Good, man! We’re in Chicago. We played here last night, and we’ll play here again tonight!
How was the show?
It was really fun. We’re on tour with a band called Twin Shadow and it’s been great. We’ve played Coachella and a lot of fun shows all across the country. It’s been great to play two shows in the same city – we can hang out and eat hotdogs and stuff.
I caught some of that Coachella performance on the YouTube stream. What was that whole experience like for you?
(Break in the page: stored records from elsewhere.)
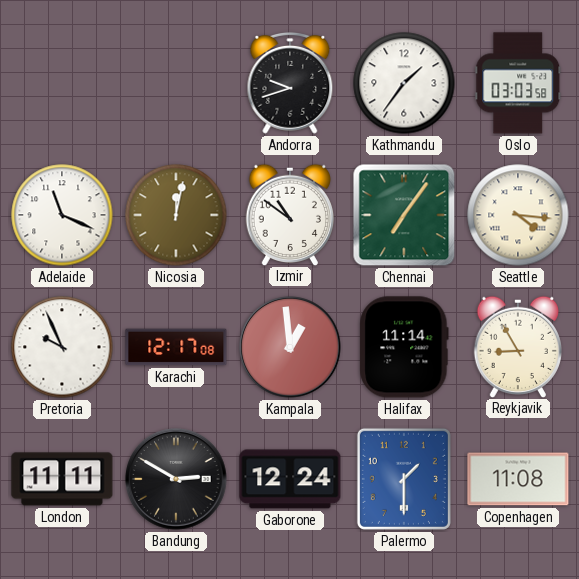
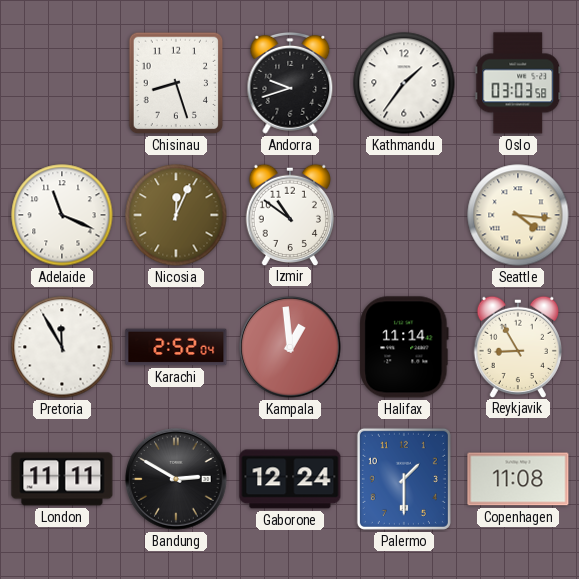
Chisinau: none -> 8:27
Nicosia: 12:02 -> 12:04
Chennai: 7:06 -> none
Pretoria: 9:56 -> 11:55
Karachi: 12:17 -> 2:52
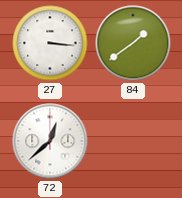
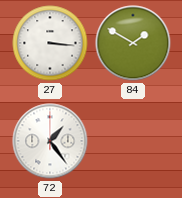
84: 1:39 -> 1:50
72: 12:38 -> 1:24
It was probably more comfortable watching it via YouTube than actually being there! It was hot! It’s in the middle of the desert, but it was so much fun. So many great bands played, and the experience of playing in front of a huge crowd of people is really exciting. Luckily I didn’t have to watch us perform – watching us on those huge video screens would have been awkward for me!
I went to see Bob Dylan at the Blues and Roots Festival here in Byron Bay last weekend, and he actually requested that there were no cameras on stage.
It’s a pretty different kind of experience. I went to see a band in December, and I was sitting so far a way that I caught myself watching the big screens. It reminded me of watching the live DVDs that I own of that band at home.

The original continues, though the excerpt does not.